ABG Interpretation and Management
Systematic Approach to Interpretation
Interpret ABG results using a three-step systematic approach: first evaluate pH to determine acidemia or alkalemia, then examine PaCO2 to identify the respiratory component, and finally evaluate base excess/bicarbonate to identify the metabolic component. 1, 2
Step 1: Assess pH
- pH < 7.35: Acidemia present 1
- pH > 7.45: Alkalemia present 1
- pH 7.35-7.45: May still represent compensated disorder or mixed disorder—do not stop here 3, 4
Step 2: Evaluate PaCO2 (Respiratory Component)
- PaCO2 > 45 mmHg with low pH: Respiratory acidosis 5, 1
- PaCO2 < 35 mmHg with high pH: Respiratory alkalosis 1
- Critical caveat: A "normal" PaCO2 in the setting of hypoxemia indicates severe ventilatory failure—the patient should be hypocapnic if truly compensating 3
Step 3: Evaluate Base Excess/Bicarbonate (Metabolic Component)

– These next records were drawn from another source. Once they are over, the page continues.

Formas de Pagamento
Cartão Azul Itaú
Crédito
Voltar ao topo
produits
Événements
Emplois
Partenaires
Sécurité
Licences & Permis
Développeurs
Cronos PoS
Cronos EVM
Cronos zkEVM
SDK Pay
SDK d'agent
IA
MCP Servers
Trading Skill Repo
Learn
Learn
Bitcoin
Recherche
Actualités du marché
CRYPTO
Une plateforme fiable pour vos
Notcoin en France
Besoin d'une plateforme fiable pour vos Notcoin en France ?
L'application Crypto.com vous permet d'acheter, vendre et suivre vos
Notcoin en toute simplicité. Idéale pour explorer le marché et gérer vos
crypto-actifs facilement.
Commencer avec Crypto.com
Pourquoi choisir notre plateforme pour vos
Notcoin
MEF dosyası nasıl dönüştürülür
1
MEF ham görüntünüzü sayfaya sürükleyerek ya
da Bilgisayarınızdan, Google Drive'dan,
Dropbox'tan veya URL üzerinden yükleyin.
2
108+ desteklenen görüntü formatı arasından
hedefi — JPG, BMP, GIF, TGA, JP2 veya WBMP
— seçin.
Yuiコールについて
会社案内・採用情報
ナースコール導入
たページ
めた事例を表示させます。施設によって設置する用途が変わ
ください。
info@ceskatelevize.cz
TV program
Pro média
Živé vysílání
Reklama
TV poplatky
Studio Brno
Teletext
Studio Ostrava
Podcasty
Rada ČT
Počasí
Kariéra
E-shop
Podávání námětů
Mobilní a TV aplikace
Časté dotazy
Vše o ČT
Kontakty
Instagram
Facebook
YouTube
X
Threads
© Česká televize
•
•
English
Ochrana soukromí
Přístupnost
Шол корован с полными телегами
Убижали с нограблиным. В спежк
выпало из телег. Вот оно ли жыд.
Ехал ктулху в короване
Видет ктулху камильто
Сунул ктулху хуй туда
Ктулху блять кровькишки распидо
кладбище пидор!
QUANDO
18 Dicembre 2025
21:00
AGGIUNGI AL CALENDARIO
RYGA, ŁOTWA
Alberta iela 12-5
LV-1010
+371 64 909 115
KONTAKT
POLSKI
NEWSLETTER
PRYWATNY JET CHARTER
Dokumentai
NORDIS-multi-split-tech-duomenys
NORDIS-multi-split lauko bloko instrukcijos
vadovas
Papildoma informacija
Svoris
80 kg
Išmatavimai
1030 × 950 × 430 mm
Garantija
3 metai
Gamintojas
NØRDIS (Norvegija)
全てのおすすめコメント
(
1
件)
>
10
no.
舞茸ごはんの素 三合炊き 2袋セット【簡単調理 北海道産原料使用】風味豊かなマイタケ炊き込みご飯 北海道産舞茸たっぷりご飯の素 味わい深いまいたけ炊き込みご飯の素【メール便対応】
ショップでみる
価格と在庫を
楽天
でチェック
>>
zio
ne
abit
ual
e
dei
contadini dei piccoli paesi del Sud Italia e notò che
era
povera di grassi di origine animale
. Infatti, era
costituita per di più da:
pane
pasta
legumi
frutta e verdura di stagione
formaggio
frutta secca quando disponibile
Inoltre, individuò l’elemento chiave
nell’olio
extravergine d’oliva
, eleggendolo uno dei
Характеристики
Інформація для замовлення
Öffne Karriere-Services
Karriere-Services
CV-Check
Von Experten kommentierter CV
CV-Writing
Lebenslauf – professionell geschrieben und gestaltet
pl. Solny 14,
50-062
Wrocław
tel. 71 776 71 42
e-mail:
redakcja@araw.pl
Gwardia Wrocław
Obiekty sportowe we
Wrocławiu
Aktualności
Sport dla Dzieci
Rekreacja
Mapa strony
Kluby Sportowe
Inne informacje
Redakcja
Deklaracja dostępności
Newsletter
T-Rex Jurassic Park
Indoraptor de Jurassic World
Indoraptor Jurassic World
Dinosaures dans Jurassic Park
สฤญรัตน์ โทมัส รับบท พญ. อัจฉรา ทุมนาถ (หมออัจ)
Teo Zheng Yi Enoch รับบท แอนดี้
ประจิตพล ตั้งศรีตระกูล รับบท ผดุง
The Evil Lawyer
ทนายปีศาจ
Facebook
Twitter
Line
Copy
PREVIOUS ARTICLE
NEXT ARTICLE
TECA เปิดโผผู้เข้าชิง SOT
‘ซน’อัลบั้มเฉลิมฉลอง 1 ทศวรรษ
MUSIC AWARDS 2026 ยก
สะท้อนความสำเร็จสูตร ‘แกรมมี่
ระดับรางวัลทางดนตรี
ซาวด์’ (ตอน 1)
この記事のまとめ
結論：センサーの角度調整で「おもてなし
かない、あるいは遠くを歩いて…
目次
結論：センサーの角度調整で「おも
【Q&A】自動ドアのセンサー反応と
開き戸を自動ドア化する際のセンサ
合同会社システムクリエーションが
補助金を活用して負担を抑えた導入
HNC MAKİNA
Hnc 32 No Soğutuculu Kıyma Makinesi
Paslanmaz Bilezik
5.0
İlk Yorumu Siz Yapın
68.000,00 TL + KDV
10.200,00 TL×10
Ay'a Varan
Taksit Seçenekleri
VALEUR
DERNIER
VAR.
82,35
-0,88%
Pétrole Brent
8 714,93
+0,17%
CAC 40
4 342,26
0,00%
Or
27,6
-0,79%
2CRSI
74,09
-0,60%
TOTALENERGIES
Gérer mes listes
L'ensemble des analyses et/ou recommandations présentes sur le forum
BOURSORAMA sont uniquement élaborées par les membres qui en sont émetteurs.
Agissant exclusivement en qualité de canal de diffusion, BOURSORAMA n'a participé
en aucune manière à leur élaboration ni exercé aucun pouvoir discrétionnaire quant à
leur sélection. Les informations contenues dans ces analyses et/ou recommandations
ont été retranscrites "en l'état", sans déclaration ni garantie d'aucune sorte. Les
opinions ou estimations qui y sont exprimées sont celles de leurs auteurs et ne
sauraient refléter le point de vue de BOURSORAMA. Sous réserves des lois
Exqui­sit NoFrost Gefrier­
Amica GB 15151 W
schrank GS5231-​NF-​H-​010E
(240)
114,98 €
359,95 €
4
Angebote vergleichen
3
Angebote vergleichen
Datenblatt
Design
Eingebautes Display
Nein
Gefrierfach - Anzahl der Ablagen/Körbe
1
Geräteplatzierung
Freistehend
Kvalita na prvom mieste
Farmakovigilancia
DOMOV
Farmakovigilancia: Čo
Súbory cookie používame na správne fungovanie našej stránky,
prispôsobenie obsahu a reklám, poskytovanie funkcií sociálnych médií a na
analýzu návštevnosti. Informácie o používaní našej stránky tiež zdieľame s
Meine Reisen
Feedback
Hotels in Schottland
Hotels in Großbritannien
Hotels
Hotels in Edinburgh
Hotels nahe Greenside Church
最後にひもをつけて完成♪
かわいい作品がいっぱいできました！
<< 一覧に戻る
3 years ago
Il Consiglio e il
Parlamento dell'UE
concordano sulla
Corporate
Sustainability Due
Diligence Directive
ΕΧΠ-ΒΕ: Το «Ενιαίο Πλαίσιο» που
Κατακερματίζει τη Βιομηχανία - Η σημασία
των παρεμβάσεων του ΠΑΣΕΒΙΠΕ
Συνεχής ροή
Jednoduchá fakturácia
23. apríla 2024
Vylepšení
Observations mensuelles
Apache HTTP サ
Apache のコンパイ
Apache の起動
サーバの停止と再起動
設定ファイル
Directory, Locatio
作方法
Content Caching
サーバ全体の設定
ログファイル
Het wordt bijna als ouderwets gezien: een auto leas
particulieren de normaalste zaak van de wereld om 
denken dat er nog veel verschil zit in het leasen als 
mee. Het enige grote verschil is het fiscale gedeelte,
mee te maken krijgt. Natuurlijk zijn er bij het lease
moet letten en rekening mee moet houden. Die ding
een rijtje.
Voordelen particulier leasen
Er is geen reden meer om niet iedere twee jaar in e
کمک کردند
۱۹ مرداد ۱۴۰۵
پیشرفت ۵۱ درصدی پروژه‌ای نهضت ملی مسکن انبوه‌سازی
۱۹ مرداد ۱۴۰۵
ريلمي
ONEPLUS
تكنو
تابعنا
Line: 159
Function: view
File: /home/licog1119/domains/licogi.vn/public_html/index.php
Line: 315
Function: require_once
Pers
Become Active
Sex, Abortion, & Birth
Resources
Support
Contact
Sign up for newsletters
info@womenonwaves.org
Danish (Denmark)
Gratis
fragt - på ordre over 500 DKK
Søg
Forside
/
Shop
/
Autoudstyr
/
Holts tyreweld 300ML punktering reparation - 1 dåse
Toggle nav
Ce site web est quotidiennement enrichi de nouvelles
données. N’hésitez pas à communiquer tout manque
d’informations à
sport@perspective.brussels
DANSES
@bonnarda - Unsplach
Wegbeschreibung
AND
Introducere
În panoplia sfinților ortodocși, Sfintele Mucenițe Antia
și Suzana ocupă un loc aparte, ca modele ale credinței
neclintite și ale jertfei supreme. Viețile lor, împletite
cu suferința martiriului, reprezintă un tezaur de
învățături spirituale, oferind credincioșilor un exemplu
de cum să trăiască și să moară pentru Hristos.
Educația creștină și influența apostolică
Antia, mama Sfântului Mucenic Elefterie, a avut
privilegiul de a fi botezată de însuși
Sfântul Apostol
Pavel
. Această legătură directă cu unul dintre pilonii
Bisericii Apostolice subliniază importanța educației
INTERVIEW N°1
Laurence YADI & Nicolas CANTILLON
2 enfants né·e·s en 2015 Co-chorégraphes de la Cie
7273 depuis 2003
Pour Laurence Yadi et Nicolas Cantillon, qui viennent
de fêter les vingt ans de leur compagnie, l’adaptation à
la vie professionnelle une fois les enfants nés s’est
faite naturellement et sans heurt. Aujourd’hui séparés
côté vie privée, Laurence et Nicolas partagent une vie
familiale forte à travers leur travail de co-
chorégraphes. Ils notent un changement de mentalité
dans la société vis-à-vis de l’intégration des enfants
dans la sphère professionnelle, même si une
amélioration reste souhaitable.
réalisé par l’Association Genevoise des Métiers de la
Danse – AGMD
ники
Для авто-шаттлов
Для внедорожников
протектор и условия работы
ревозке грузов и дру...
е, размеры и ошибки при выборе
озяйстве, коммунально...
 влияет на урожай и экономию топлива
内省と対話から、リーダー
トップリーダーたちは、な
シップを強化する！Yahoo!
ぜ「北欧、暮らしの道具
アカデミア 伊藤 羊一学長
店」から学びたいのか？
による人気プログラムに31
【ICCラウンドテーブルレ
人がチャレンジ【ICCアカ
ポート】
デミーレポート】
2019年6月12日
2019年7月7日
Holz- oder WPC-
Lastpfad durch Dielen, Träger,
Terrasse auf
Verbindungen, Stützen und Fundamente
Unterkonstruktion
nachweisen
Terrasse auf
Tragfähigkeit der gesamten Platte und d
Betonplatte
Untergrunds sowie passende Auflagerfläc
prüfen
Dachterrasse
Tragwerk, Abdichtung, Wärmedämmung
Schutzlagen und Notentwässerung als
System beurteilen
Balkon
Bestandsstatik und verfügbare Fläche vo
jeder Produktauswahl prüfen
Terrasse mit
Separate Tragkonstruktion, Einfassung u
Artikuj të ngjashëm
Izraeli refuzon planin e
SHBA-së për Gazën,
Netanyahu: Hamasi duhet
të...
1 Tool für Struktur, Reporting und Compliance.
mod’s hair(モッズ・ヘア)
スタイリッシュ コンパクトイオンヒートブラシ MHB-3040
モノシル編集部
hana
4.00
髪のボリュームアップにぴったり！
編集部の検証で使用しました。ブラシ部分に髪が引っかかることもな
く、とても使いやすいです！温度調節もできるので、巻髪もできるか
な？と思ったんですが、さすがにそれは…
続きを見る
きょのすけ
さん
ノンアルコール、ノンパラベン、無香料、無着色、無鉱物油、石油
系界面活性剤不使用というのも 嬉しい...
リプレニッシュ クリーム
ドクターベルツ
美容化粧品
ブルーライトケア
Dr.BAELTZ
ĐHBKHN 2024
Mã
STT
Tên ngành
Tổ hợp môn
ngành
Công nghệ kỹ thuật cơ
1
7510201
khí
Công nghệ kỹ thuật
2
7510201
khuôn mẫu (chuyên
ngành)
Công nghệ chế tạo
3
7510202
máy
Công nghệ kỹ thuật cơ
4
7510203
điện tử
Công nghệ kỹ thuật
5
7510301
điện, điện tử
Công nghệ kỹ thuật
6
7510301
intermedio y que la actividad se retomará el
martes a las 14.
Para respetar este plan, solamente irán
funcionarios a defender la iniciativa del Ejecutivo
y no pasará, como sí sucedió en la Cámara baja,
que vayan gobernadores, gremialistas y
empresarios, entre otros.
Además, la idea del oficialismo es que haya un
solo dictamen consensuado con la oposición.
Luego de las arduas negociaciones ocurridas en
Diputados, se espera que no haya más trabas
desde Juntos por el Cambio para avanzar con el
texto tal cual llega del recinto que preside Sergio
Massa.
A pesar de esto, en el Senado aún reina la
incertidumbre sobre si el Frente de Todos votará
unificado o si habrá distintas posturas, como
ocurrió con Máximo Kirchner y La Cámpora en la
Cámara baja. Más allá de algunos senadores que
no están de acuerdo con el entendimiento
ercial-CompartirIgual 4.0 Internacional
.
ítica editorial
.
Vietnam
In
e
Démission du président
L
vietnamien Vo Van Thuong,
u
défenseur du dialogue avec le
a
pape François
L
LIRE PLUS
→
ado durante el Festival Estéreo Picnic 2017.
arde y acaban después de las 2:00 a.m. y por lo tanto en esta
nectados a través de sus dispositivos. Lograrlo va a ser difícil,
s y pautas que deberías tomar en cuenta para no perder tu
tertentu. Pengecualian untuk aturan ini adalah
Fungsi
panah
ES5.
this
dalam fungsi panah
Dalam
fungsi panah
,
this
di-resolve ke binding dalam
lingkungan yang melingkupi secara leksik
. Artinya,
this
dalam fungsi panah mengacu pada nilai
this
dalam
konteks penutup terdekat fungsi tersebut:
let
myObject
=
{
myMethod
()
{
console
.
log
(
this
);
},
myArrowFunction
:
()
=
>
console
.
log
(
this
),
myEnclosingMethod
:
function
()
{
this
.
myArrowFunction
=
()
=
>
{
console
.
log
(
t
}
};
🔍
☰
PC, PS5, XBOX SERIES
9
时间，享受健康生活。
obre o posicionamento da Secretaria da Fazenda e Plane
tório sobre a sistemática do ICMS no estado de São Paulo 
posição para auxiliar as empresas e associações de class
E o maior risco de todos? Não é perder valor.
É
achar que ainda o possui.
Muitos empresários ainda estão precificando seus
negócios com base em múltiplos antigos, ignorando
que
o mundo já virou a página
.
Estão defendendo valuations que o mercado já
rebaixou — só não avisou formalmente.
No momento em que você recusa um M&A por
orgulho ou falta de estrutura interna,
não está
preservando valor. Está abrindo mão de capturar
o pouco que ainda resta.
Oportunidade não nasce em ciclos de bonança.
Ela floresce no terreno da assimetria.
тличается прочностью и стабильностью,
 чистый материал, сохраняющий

- Base excess < -2 or HCO3 < 22: Metabolic acidosis 6, 2
- Base excess > +2 or HCO3 > 26: Metabolic alkalosis 6, 2
- In primary respiratory disorders, base excess should remain normal initially; in chronic respiratory disorders, base excess changes to compensate 6
Step 4: Determine Compensation vs. Mixed Disorder
- Acute disorders: Minimal compensation present 6, 2
- Chronic disorders: Significant compensation with base excess changes 6
- Mixed disorders: pH, PaCO2, and base excess all point in different directions 4, 7
Primary Indications for ABG Testing
Critical Situations Requiring Immediate ABG
- All critically ill patients to assess oxygenation, ventilation, and acid-base status 1, 2
- Patients with shock or hypotension—obtain arterial sample initially 1, 2
- Oxygen saturation fall below 94% on room air or supplemental oxygen 1, 2
- Deteriorating oxygen saturation (≥3% fall) or increasing breathlessness in patients with previously stable chronic hypoxemia 1, 2
Metabolic Indications
- Suspected diabetic ketoacidosis 1, 2
- Metabolic acidosis from renal failure 1, 2
- Trauma, shock, and sepsis—base excess guides resuscitation effectiveness 6, 2
- Suspected toxic ingestions 6
Monitoring Requirements
- Within 60 minutes of starting oxygen therapy in COPD patients 1, 2
- Within 60 minutes of any change in inspired oxygen concentration 1, 2
- After each oxygen titration in patients with baseline hypercapnia 1, 2
- Every 6 months in hepatopulmonary syndrome to monitor for worsening hypoxemia 5, 2
Management of Abnormal ABG Results
Respiratory Acidosis (High PaCO2, Low pH)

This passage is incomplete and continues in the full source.